Messenger photos by Linda Dillman
Obetz employee Brian Martaney spent time outdoors working on a little lighted magic in preparation for the Village’s holiday celebration.
An 1870s era former Lutheran church along Groveport Road, purchased by Obetz in 2018, is outlined in lighted holiday splendor as it greets visitors on their way to the heart of the village.
An Obetz icon, the village’s gazebo is dressed up for the holidays in greenery and white lights.
One need not go far for a mesmerizing light show with a multi-story tree in downtown Obetz that flashes through sequences of patterns.
Simple strands of red, green and white lights outline a house on Belford Avenue in Hamilton Meadows giving it a gingerbread-like look.
A pulsating archway of LED lights frame the exit to Obetz’s first annual light display that winds its way near and through the Fortress Obetz parking lot.
A flock of flying reindeer lead the way to a video of Santa and his elves in their North Pole workshop.

Years ago, long before roof-topping inflatables that wobble in the wind and look like road kill when electricity is cut to their power sources, there was the single strand of Christmas lights.

A single strand to brighten the darkness around Christmas time. A single strand to show your neighbors you had the holiday spirit. A single strand that served as beacon to let you know you were close to home.

Sometimes, if your family was fancy, a single strand of lights became multiple strands of lights that outlined a house in a rainbow of blue, yellow, red, green and sometimes purple.

Our house was a little different. My daddy splurged one year and bought a strand of red bells hooked to red lights that twinkled on and off above our front door and window.

I thought it was magical…that single strand of bells. It was the only Christmas decoration on the front of our little 1960s-era ranch house for many years.

Just before Christmas, I would sit in wide-eyed amazement when my daddy, mother and I would hop in the car and drive around our housing development looking at the lights of other like-minded families.

Some streets were illuminated brightly and it was usually the same houses year after year. Many had tall plastic—what would later be called kitschy—Santas and snowmen plugged into a spider web of electrical cords.

Other than the soft glow of a Christmas tree in the window, on other streets, a forlorn streetlight was the only break in the darkness.

Today, lights are everywhere and in forms unimaginable to my six-year-old self. Illumination has ventured out from the façade of homes to the yard and even onto vehicles of every imaginable size and shape.

Today, that single strand of lights, even where I grew up, has morphed into light-up the night displays you can see from the next street over.

In Obetz, a small village when I was a kid, there are detailed light displays of holiday icons like Santa, gifts and animals lining the driveway leading up to the 8,000-seat Fortress Obetz complex. Workers like Brian Martenay cover trees and shrubs throughout Obetz’s municipal complex with bright lights while a massive, illuminated archway baths cars driving beneath it with holiday brightness as twilight approaches.

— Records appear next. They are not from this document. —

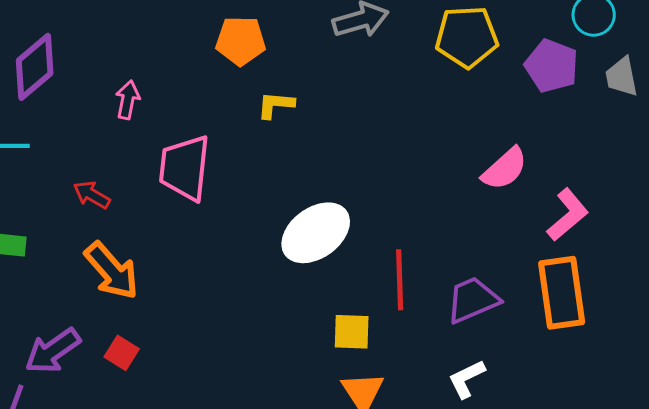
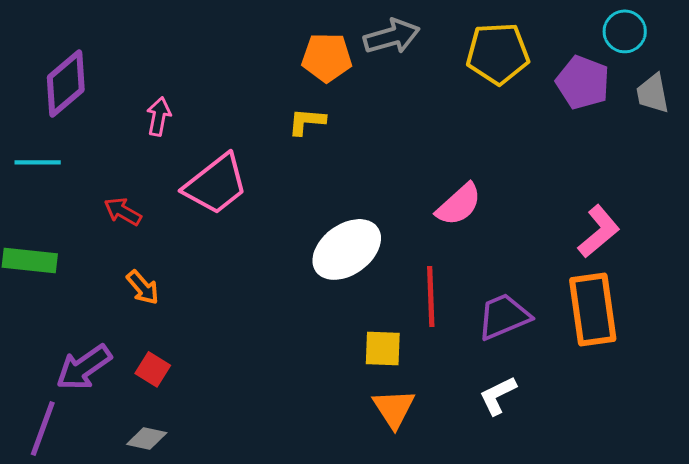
orange pentagon: (241, 41) -> (327, 57), moved
pink trapezoid: (185, 168) -> (216, 184), turned -134
pink semicircle: (505, 169) -> (459, 204), moved
orange arrow: (112, 271) -> (143, 287), size x0.6

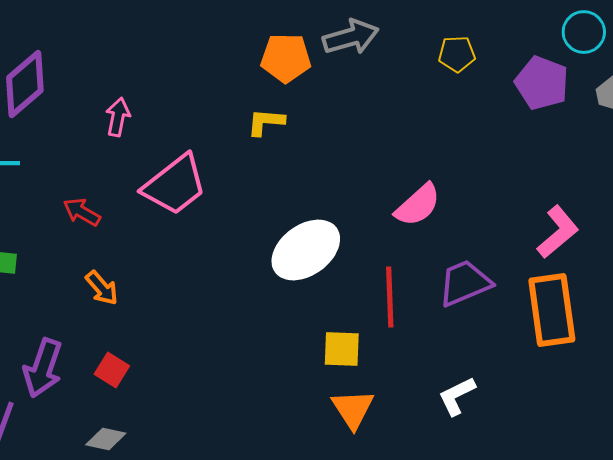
yellow pentagon: (498, 53) -> (457, 54), size x0.6
purple trapezoid: (504, 316) -> (465, 283), moved
purple arrow: (84, 367) -> (43, 368), turned -36

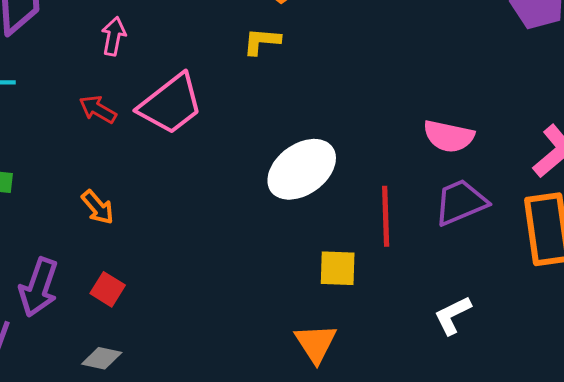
pink semicircle: (418, 205) -> (449, 136), moved, turned 54
red arrow: (82, 212) -> (98, 109), moved
orange triangle: (353, 409) -> (316, 343), moved

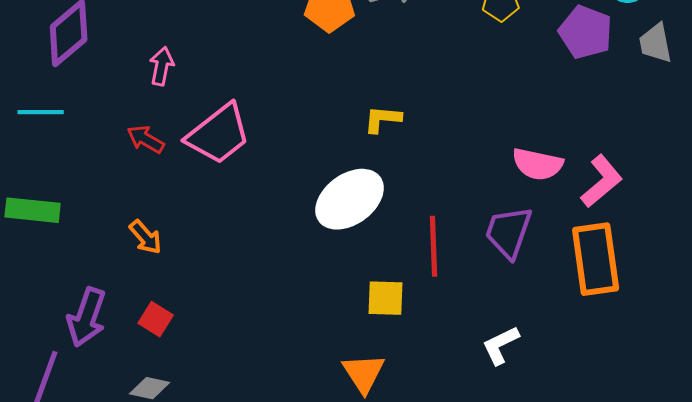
yellow L-shape: (262, 41) -> (383, 119), moved
pink semicircle: (449, 136) -> (538, 164), moved
purple trapezoid: (461, 202) -> (509, 232), turned -48

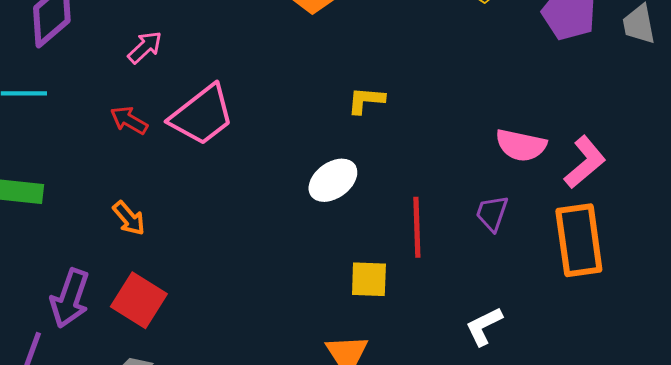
pink arrow: (162, 66) -> (145, 47), turned 36
white ellipse: (350, 199) -> (333, 180), size x0.7
purple trapezoid: (509, 232) -> (492, 213), size x0.7
red square: (156, 319) -> (139, 300), size x1.6

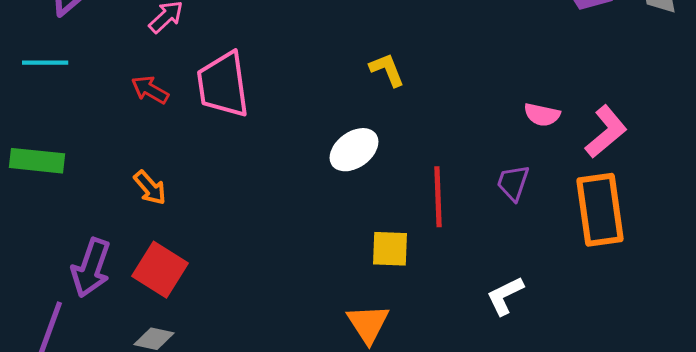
yellow L-shape: (366, 100) -> (387, 70), turned 63
pink trapezoid: (202, 115) -> (223, 85), turned 120
pink semicircle: (521, 145) -> (542, 115), size x0.7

Standing proudly in a nearby park, a multi-story tree greets visitors with thousands upon thousands of twinkling lights as houses outlined in colorful bulbs bid vehicles to slow down and take a look.

My beloved Hamilton Meadows still hosts homes outfitted in rainbow strands of lights, animated woodland creatures clearly outlined against the background of the night and myriad lighted plastic characters.

And, yes, I drive through the entire development every year at least a couple of times looking at the lights.

But my favorite? A small bungalow on Belford Avenue that is simply outlined in red and green lights. Nothing fancy, but a classic in its simplicity that jettisons me back in time.

Merry Christmas everyone and keep your own lights shining, whether it is a cascade of Griswold-worthy illumination or a simple strand leading you home.